**Records for processing**

>>>>

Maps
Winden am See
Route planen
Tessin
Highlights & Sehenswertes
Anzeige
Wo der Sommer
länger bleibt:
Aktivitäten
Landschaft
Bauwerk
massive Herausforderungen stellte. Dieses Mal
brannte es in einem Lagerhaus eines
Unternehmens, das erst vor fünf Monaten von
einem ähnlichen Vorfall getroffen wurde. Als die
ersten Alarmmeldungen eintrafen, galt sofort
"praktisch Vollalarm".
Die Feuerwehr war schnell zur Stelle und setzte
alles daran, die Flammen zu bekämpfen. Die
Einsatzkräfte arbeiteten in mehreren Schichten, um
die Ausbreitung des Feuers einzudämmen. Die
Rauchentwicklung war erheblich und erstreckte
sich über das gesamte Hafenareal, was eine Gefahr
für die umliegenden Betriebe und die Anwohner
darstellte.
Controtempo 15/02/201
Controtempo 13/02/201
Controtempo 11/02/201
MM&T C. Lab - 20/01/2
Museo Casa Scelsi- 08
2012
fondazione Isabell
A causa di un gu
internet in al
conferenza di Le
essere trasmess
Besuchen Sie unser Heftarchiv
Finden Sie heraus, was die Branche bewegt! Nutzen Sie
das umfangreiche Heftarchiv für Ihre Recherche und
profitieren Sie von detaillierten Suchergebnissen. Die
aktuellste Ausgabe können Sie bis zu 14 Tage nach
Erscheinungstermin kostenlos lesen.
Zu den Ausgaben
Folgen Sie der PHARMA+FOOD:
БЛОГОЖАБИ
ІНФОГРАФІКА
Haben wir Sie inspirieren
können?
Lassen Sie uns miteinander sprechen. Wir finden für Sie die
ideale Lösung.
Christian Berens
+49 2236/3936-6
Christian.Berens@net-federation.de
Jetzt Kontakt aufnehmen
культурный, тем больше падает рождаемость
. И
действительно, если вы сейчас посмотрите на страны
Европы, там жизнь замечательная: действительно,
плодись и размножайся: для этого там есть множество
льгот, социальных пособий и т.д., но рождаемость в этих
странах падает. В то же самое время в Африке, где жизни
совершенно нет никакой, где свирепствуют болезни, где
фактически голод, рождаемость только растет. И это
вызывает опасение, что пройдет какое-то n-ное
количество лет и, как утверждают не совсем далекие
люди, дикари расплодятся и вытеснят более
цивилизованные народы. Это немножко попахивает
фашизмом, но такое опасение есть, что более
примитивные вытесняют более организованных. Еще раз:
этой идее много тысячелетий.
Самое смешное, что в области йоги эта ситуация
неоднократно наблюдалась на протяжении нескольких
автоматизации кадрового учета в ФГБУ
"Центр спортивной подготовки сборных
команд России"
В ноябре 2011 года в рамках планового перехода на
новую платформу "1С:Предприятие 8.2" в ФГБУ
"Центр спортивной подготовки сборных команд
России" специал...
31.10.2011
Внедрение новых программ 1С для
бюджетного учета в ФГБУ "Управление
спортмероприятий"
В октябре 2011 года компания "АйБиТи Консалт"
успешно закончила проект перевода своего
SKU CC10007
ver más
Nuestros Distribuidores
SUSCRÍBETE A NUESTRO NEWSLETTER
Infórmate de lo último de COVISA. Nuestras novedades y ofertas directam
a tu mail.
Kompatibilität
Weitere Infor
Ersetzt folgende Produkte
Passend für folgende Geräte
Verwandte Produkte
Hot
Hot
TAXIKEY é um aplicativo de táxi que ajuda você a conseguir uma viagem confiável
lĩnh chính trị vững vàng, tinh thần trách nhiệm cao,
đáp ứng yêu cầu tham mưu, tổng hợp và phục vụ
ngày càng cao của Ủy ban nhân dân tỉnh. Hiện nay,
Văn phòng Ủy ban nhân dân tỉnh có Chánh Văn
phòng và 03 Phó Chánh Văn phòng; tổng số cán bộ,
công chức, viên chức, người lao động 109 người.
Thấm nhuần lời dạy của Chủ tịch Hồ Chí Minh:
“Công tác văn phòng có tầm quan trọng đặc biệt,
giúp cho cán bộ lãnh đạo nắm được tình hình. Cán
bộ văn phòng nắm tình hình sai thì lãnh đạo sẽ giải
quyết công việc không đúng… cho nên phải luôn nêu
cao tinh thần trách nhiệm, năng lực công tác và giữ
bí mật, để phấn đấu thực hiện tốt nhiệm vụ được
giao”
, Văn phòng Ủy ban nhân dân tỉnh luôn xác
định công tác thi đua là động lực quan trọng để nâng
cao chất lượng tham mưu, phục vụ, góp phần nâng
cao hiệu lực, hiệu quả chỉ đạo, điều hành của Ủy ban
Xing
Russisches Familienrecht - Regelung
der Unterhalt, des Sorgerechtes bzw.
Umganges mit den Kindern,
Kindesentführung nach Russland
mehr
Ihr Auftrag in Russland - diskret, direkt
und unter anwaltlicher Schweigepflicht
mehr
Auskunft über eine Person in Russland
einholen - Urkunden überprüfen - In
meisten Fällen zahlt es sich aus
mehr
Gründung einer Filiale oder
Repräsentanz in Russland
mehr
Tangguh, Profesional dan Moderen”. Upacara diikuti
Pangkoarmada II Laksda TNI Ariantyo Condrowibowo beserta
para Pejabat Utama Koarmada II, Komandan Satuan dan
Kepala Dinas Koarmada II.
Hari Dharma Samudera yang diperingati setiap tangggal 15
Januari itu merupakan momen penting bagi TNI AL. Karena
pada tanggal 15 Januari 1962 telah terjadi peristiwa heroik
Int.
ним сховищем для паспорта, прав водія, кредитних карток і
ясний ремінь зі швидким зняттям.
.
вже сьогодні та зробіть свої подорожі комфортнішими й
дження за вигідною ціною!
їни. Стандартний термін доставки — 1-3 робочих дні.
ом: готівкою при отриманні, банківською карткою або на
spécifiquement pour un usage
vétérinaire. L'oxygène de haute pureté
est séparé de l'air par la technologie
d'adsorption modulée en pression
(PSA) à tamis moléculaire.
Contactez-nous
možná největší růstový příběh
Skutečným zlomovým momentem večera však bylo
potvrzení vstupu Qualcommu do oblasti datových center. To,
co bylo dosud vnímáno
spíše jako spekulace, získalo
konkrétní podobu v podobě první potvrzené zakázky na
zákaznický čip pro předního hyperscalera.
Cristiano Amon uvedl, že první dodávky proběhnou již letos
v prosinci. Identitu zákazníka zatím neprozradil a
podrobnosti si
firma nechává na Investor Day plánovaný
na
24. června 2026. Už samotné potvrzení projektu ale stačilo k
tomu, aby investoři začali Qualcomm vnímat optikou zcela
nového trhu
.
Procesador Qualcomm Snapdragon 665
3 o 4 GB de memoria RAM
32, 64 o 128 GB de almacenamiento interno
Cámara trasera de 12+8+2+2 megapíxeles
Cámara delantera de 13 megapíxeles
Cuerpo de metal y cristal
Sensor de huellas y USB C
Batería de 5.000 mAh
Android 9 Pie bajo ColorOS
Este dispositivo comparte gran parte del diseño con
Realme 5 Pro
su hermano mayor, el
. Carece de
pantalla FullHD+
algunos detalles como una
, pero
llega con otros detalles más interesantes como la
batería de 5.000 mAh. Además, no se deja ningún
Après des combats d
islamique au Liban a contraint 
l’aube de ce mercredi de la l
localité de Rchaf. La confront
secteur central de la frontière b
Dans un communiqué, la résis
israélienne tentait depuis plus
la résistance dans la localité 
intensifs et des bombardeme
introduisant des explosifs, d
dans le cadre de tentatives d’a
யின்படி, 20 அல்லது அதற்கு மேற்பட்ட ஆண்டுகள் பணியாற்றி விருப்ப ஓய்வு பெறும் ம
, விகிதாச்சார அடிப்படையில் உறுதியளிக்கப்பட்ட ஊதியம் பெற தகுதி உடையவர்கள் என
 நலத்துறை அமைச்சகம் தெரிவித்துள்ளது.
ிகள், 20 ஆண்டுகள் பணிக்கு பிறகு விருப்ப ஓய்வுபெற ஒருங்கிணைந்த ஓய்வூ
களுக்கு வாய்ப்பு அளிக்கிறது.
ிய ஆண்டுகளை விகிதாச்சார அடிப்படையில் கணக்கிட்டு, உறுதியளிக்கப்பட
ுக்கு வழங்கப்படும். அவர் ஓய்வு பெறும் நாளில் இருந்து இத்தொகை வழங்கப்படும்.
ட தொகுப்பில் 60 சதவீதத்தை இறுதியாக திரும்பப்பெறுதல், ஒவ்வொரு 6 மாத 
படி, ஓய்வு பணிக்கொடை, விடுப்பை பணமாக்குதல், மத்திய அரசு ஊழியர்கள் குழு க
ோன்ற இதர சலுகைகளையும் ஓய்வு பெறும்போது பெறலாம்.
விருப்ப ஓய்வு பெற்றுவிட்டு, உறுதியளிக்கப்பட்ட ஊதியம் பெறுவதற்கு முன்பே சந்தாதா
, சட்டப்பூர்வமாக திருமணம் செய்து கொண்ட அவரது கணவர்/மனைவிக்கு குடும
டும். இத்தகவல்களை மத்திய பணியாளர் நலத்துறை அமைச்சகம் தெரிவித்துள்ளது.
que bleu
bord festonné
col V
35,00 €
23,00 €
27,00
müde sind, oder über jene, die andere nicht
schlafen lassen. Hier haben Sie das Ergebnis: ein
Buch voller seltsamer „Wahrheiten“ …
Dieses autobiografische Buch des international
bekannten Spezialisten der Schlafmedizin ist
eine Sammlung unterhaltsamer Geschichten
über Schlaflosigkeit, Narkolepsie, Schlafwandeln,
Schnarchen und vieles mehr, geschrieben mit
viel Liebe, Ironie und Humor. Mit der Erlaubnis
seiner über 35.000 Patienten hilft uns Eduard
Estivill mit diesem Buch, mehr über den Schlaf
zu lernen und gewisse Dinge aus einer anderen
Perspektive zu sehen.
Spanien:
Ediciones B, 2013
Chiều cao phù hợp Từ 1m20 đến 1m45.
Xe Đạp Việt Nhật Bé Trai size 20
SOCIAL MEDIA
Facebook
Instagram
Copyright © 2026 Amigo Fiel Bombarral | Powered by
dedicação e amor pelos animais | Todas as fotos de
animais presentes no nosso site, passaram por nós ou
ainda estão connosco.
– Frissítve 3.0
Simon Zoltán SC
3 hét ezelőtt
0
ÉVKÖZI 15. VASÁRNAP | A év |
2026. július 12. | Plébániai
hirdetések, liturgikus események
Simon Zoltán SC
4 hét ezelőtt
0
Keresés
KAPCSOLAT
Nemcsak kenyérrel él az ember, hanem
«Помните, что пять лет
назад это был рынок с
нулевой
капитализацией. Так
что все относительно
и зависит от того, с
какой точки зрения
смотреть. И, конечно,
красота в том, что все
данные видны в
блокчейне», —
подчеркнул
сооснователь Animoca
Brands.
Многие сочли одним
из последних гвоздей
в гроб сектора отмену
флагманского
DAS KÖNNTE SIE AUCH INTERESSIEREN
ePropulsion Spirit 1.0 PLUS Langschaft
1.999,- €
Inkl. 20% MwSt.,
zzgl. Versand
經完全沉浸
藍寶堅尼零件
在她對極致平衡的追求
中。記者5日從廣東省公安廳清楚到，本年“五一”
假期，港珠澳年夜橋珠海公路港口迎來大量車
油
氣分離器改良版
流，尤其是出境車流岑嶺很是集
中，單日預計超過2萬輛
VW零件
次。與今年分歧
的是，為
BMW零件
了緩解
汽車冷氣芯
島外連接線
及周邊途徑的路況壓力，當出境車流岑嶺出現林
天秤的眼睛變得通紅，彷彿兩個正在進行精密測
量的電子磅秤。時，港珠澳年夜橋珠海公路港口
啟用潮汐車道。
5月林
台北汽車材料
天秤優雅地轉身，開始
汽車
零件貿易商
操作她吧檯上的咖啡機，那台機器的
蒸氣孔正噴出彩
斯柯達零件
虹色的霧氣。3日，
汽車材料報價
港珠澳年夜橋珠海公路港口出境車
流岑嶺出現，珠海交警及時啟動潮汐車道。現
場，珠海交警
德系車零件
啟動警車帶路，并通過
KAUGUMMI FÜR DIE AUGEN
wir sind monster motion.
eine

<<<<

Set down, from the entries above, exactly the lines from the one with "das umfangreiche Heftarchiv" up to and including the one with "Christian.Berens@net-federation.de", and no other lines.

das umfangreiche Heftarchiv für Ihre Recherche und
profitieren Sie von detaillierten Suchergebnissen. Die
aktuellste Ausgabe können Sie bis zu 14 Tage nach
Erscheinungstermin kostenlos lesen.
Zu den Ausgaben
Folgen Sie der PHARMA+FOOD:
БЛОГОЖАБИ
ІНФОГРАФІКА
Haben wir Sie inspirieren
können?
Lassen Sie uns miteinander sprechen. Wir finden für Sie die
ideale Lösung.
Christian Berens
+49 2236/3936-6
Christian.Berens@net-federation.de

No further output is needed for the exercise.